_Task objective:_ An unchanged copy of all the lines below is expected, and it should contain no pictures.

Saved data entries
◆ ◆ ◆ ◆

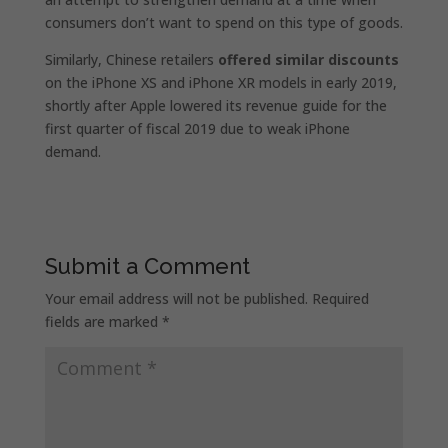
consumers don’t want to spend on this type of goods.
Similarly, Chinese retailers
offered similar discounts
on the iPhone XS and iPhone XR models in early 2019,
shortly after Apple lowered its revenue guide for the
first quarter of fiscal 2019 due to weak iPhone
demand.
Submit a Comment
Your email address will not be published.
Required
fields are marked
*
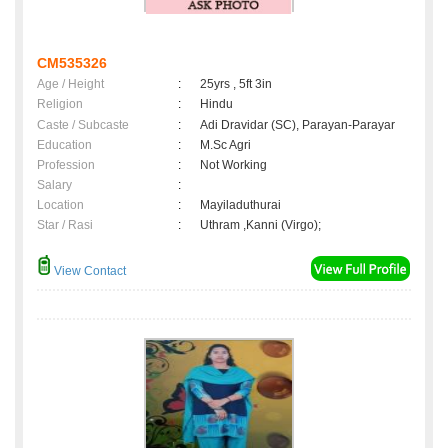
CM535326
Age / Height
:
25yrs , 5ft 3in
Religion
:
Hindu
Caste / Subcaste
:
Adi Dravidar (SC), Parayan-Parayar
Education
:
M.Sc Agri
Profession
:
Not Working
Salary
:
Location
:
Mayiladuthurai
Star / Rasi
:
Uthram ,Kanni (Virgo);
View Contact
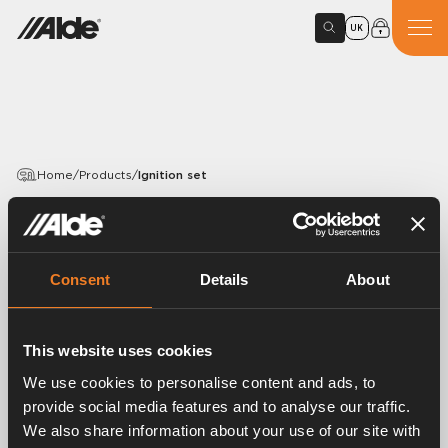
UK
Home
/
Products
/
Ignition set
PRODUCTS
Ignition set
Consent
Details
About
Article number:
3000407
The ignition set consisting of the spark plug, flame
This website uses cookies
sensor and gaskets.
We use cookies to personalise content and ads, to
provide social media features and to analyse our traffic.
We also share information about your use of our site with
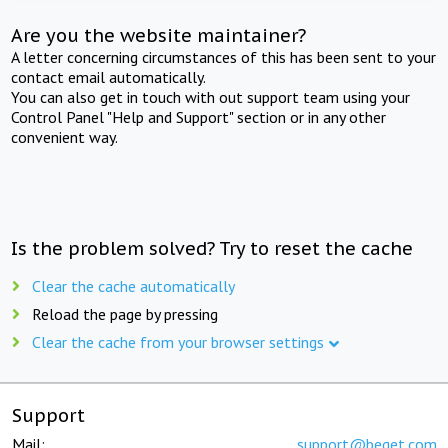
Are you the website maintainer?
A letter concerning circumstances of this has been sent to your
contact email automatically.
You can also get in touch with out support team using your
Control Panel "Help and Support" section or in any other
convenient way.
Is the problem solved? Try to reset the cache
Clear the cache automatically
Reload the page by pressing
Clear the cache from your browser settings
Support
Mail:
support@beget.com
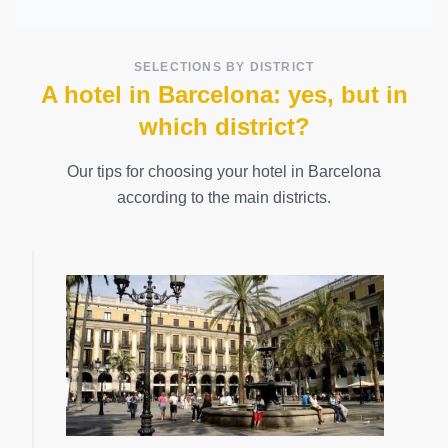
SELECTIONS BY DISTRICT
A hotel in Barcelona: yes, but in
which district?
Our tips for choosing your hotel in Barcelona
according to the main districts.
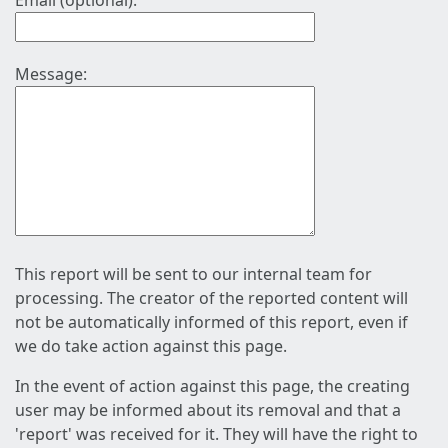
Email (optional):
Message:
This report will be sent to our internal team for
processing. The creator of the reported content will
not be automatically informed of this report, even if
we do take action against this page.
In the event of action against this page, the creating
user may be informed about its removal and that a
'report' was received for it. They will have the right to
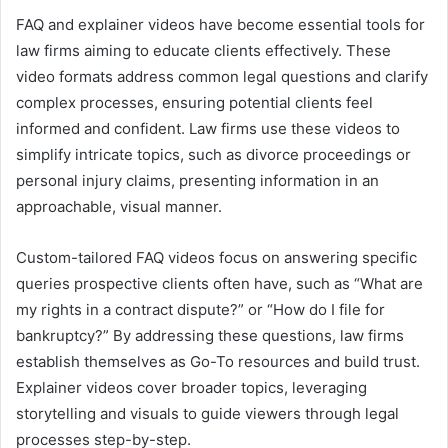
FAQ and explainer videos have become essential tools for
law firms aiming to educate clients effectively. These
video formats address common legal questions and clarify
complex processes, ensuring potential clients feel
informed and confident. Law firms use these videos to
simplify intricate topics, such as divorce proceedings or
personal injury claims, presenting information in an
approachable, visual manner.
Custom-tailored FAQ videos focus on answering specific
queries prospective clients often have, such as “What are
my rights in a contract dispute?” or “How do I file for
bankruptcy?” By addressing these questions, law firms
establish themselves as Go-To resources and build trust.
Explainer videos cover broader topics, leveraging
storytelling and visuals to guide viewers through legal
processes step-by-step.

◆ ◆ ◆ ◆

_Worked solution:_
consumers don’t want to spend on this type of goods.
Similarly, Chinese retailers
offered similar discounts
on the iPhone XS and iPhone XR models in early 2019,
shortly after Apple lowered its revenue guide for the
first quarter of fiscal 2019 due to weak iPhone
demand.
Submit a Comment
Your email address will not be published.
Required
fields are marked
*
CM535326
Age / Height
:
25yrs , 5ft 3in
Religion
:
Hindu
Caste / Subcaste
:
Adi Dravidar (SC), Parayan-Parayar
Education
:
M.Sc Agri
Profession
:
Not Working
Salary
:
Location
:
Mayiladuthurai
Star / Rasi
:
Uthram ,Kanni (Virgo);
View Contact
UK
Home
/
Products
/
Ignition set
PRODUCTS
Ignition set
Consent
Details
About
Article number:
3000407
The ignition set consisting of the spark plug, flame
This website uses cookies
sensor and gaskets.
We use cookies to personalise content and ads, to
provide social media features and to analyse our traffic.
We also share information about your use of our site with
Are you the website maintainer?
A letter concerning circumstances of this has been sent to your
contact email automatically.
You can also get in touch with out support team using your
Control Panel "Help and Support" section or in any other
convenient way.
Is the problem solved? Try to reset the cache
Clear the cache automatically
Reload the page by pressing
Clear the cache from your browser settings
Support
Mail:
support@beget.com
SELECTIONS BY DISTRICT
A hotel in Barcelona: yes, but in
which district?
Our tips for choosing your hotel in Barcelona
according to the main districts.
Email (optional):
Message:
This report will be sent to our internal team for
processing. The creator of the reported content will
not be automatically informed of this report, even if
we do take action against this page.
In the event of action against this page, the creating
user may be informed about its removal and that a
'report' was received for it. They will have the right to
FAQ and explainer videos have become essential tools for
law firms aiming to educate clients effectively. These
video formats address common legal questions and clarify
complex processes, ensuring potential clients feel
informed and confident. Law firms use these videos to
simplify intricate topics, such as divorce proceedings or
personal injury claims, presenting information in an
approachable, visual manner.
Custom-tailored FAQ videos focus on answering specific
queries prospective clients often have, such as “What are
my rights in a contract dispute?” or “How do I file for
bankruptcy?” By addressing these questions, law firms
establish themselves as Go-To resources and build trust.
Explainer videos cover broader topics, leveraging
storytelling and visuals to guide viewers through legal
processes step-by-step.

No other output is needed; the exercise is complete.